Civil Service Commission - Annual Report and Accounts 2018-19
"Life Chances Schemes are good for diversity of the Civil Service and for communities"Ian Watmore, First Civil Service Commissioner
The independent Civil Service Commission, which regulates Civil Service appointments to provide assurance that they are made on merit after fair and open competition, published its annual report for 2018-19 today and highlighted its work supporting Life Chances schemes in Civil Service recruitment.
The annual report contains a range of statistics and information about the Commission's work including:
- 50,552 people were recruited to the Civil Service through open and fair competition this year, up 25% from 2017-18
- Commissioners chaired 197 competitions at senior levels, 17% more than the previous year
- Where declared, BAME candidates made up 20% of people recruited in 2018-19
- Where declared, 6% of people recruited reported having a disability
"I am incredibly proud that in 2018 the Civil Service Commission shared a national Civil Service innovation award for our Life Chances programme relating to the direct employment of ex-offenders into the Civil Service.
As one of the Commission's four strategic priorities, last April we revised our Recruitment Principles to enable and encourage Departmental Life Chances schemes designed to boost the employability and skills of disadvantaged groups such as military veterans, ex-offenders and care leavers.
Offering roles to people like ex-offeners who otherwise would not have applied to the Civil Service, let alone secured a role, is clearly good for those individuals, good for communities who are protected from the risk of reoffending and it is good for the Civil Service which gets committed and talented employees, with a different set of experiences, thus improving public services and being more representative of the society they serve.
We also made a number of changes to improve diversity in recruitment and help the Civil Service obtain the skills needed in these testing times as well as auditing recruitment across 71 Departments for open and merit-based processes for appointment.

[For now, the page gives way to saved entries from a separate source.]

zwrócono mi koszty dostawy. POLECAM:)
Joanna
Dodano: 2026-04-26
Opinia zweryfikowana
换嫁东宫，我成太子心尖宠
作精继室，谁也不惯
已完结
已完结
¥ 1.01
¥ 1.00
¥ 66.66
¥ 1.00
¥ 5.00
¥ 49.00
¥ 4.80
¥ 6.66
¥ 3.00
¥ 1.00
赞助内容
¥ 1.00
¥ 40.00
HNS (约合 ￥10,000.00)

We will continue to be innovative across a range of challenges in 2019, whether in educating departments and improving their regulatory compliance; helping departments to improve diversity in areas such as ethnicity, disability and social mobility; promoting civil servants' understanding of the Civil Service Code and values; and continuing to take their complaints seriously when they see breaches.

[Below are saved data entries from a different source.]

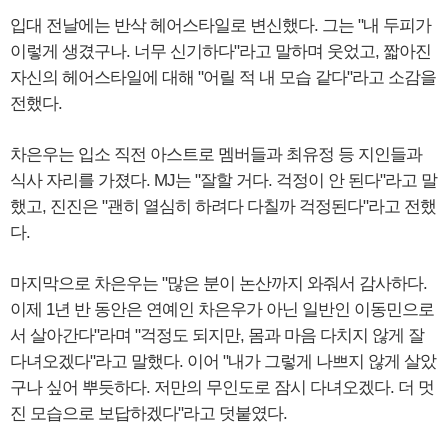
입대 전날에는 반삭 헤어스타일로 변신했다. 그는 "내 두피가
이렇게 생겼구나. 너무 신기하다"라고 말하며 웃었고, 짧아진
자신의 헤어스타일에 대해 "어릴 적 내 모습 같다"라고 소감을
전했다.
차은우는 입소 직전 아스트로 멤버들과 최유정 등 지인들과
식사 자리를 가졌다. MJ는 "잘할 거다. 걱정이 안 된다"라고 말
했고, 진진은 "괜히 열심히 하려다 다칠까 걱정된다"라고 전했
다.
마지막으로 차은우는 "많은 분이 논산까지 와줘서 감사하다.
이제 1년 반 동안은 연예인 차은우가 아닌 일반인 이동민으로
서 살아간다"라며 "걱정도 되지만, 몸과 마음 다치지 않게 잘
다녀오겠다"라고 말했다. 이어 "내가 그렇게 나쁘지 않게 살았
구나 싶어 뿌듯하다. 저만의 무인도로 잠시 다녀오겠다. 더 멋
진 모습으로 보답하겠다"라고 덧붙였다.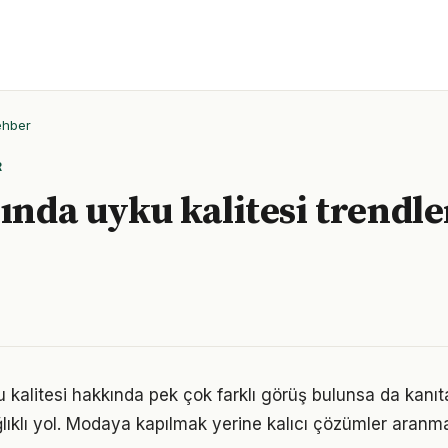
ehber
R
lında uyku kalitesi trendle
kalitesi hakkında pek çok farklı görüş bulunsa da kanıta 
ıklı yol. Modaya kapılmak yerine kalıcı çözümler aranma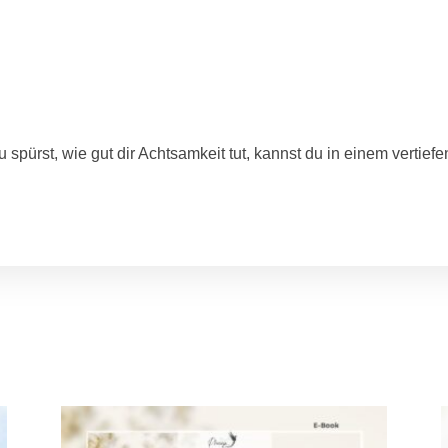
 spürst, wie gut dir Achtsamkeit tut, kannst du in einem verti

I am grateful to my colleagues for their continued hard work this year, enabling the Commission to play its part in helping maintain an efficient, effective and impartial civil service, with the necessary skills to deliver the agenda of the government of the day. "Ian Watmore, First Civil Service Commissioner
Notes to Editors
- Media enquiries about the work of the Commission should go to Maggie O'Boyle on 07880740627
- More information about the work of the Commission is available on its website www.civilservicecommission.independent.gov.uk
- You can also follow the Commission on twitter @CivServComm
- The Civil Service Commission was established as a statutory body in November 2010 under the provisions of the Constitutional Reform and Governance Act 2010. The Commission is independent of Ministers and the Civil Service. It is responsible for upholding the requirement that recruitment to the Civil Service is on merit on the basis of fair and open competition
- The Commission comprises senior figures from the private, public and third sectors. Civil Service Commissioners are appointed by the Crown for five-year non-renewable terms of office.